Exercise instructions: Of the lines below, report only those that contain "onze".
### Dataset
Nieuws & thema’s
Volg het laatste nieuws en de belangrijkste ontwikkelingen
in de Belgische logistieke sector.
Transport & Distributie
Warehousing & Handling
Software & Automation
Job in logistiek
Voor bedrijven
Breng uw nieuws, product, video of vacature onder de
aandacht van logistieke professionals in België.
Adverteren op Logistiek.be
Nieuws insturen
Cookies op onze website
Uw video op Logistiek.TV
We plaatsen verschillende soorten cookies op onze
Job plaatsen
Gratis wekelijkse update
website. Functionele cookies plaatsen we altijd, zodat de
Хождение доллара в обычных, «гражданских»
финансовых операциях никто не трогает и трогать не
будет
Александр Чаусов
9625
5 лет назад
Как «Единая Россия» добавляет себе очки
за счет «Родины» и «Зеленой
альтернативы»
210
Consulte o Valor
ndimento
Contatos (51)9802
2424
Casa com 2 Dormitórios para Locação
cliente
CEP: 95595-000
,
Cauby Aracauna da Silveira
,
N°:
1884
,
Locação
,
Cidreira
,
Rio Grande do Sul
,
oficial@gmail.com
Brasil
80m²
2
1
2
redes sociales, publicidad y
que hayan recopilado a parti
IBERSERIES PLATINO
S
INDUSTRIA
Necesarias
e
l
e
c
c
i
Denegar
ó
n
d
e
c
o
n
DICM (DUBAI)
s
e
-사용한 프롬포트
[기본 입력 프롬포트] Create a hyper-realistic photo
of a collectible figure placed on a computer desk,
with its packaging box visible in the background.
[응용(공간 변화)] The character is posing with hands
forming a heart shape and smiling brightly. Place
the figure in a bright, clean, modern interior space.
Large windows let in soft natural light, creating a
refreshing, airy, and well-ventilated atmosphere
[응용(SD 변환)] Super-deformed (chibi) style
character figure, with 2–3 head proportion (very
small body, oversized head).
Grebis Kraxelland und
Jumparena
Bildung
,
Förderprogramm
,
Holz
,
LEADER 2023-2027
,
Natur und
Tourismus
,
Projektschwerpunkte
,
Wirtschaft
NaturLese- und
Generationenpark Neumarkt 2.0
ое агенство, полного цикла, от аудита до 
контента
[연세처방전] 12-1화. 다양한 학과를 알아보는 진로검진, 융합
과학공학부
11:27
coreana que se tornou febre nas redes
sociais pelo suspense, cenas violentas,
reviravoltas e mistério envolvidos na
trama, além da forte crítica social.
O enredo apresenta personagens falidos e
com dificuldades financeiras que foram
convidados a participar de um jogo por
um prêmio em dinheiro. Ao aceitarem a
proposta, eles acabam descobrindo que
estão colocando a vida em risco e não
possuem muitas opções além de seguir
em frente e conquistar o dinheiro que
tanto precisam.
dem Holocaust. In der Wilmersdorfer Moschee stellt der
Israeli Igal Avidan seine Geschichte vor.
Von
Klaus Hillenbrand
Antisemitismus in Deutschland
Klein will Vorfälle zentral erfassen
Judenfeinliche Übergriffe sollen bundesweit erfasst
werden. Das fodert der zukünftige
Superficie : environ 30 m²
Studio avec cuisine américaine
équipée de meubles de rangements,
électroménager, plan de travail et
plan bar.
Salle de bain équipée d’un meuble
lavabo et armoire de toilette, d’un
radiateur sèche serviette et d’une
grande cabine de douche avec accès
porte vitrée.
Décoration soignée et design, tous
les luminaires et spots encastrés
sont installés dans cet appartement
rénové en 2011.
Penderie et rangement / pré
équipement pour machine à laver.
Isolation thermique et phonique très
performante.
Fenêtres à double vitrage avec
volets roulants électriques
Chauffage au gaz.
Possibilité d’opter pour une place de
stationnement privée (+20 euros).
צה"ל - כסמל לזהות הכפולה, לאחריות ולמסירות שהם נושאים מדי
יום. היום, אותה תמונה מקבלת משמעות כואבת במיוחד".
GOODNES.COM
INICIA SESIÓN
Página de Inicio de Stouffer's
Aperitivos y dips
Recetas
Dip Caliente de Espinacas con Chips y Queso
######
Response:
Cookies op onze website
We plaatsen verschillende soorten cookies op onze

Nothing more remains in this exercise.